Why Google’s New AI Model is Serious Business
🌈 Abstract
The article discusses the rise of Small Language Models (SLMs) as a promising alternative to frontier AI models, which have shown signs of stagnation. It highlights the impressive performance of Google's Gemma2 model, which outperforms the original GPT-4 while being significantly smaller in size. The article argues that SLMs like Gemma2 are more relevant for enterprise adoption due to their ability to be retrained to eliminate hallucinations and achieve higher accuracy levels compared to larger models.
🙋 Q&A
[01] The Rise of Small Language Models (SLMs)
1. What are the key reasons why SLMs are gaining attention over frontier AI models?
- Frontier AI models have shown signs of stagnation, with new models being incremental improvements rather than step function upgrades.
- SLMs like Gemma2 can match the performance of larger models like GPT-4 while being significantly smaller in size.
- SLMs can be more efficiently retrained to eliminate hallucinations and achieve higher accuracy levels, which is crucial for enterprise adoption.
2. How does Gemma2 compare to other frontier AI models?
- Gemma2-27B outperforms the original GPT-4 while being 66 times smaller.
- Gemma2-9B, the smaller version, basically matches the prowess of GPT-4, making it the first sub-10 billion parameter model to do so.
- Gemma2 is now considered the best pound-for-pound language model family in the industry.
3. What are the key technical innovations in the Gemma2 model?
- Gemma2 combines two different variations of attention mechanisms (local and global) to capture both short-term dependencies and important long-range dependencies.
- It uses a technique called Grouped Quantized Attention (GQA) to reduce the memory size of the Key-Value cache, which is a significant bottleneck for inference on long sequences.
- The smaller Gemma2 models were trained using knowledge distillation, where they were taught to imitate the probability distribution of the larger teacher model, rather than the traditional next-token prediction approach.
[02] The Challenges of Frontier AI Models and the Potential of SLMs
1. What are the main challenges faced by frontier AI models like GPT-4 and Claude?

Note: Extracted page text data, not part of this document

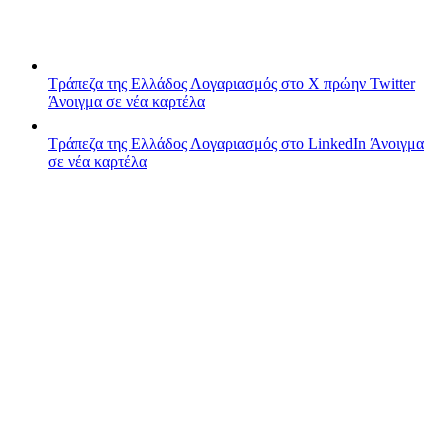
Τράπεζα της Ελλάδος
Λογαριασμός στο X πρώην Twitter
Άνοιγμα σε νέα καρτέλα
Τράπεζα της Ελλάδος
Λογαριασμός στο LinkedIn
Άνοιγμα
σε νέα καρτέλα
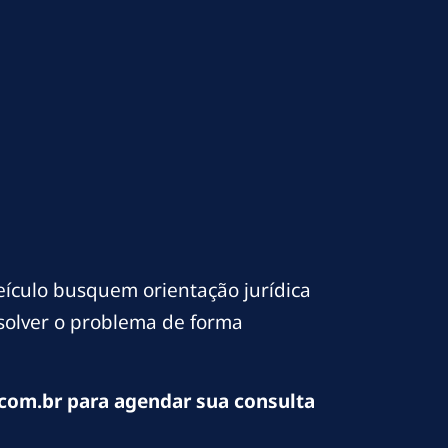
culo busquem orientação jurídica
esolver o problema de forma
com.br para agendar sua consulta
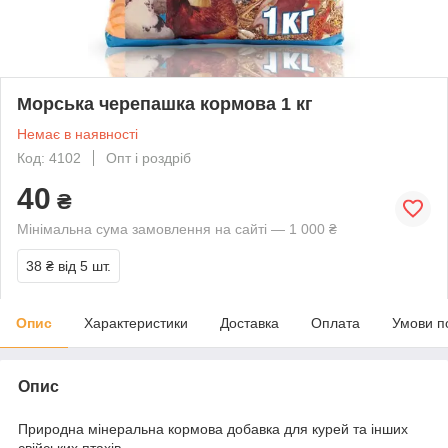
Морська черепашка кормова 1 кг
Немає в наявності
Код: 4102
Опт і роздріб
40
₴
Мінімальна сума замовлення на сайті — 1 000 ₴
38 ₴
від 5 шт.
Опис
Характеристики
Доставка
Оплата
Умови п
Опис
Природна мінеральна кормова добавка для курей та інших
свійських птахів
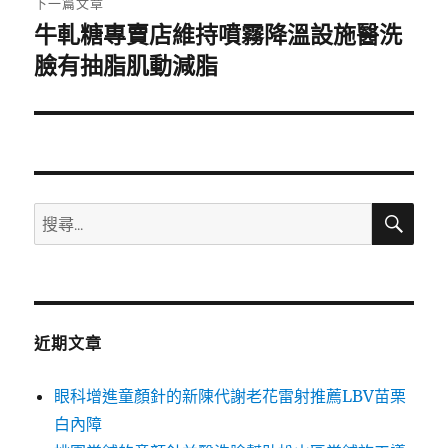
下一篇文章
牛軋糖專賣店維持噴霧降溫設施醫洗
下
一
臉有抽脂肌動減脂
篇
文
章:
搜
搜
尋
尋
關
鍵
字:
近期文章
眼科增進童顏針的新陳代謝老花雷射推薦LBV苗栗
白內障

- Despite the release of newer models, the improvements have been incremental compared to GPT-4, which finished training in 2022.
- The models still struggle with hallucinations, where they generate inaccurate or irrelevant information, and achieving the high accuracy levels required for enterprise adoption (typically 95% or more).
- Retraining these large models to reduce hallucinations is prohibitively expensive, with estimates suggesting it would cost $68 million for the 70B LLaMa 3 model.
2. Why are SLMs like Gemma2 better suited for enterprise adoption?
- SLMs can be more efficiently retrained to eliminate hallucinations and achieve higher accuracy levels, making them more suitable for enterprise workloads.
- The article predicts that most enterprises will embrace SLMs much faster than frontier models due to their ability to be retrained and fine-tuned to specific tasks.
- Gemma2, in particular, is highlighted as a powerful SLM that can match the performance of larger models while being significantly smaller in size.
3. How does the licensing of the Gemma2 model impact its adoption?
- The Gemma2 models are released under a license that has been heavily criticized, with some claiming it is not even an open-source license due to the number of prohibited use cases.
- The dataset used to train the Gemma2 models was not made available, which means the model is considered "open-weights" rather than fully open-source.
- Despite the licensing concerns, the article still considers the Gemma2 model to be a top-performing SLM that is more relevant for enterprise adoption than larger frontier models.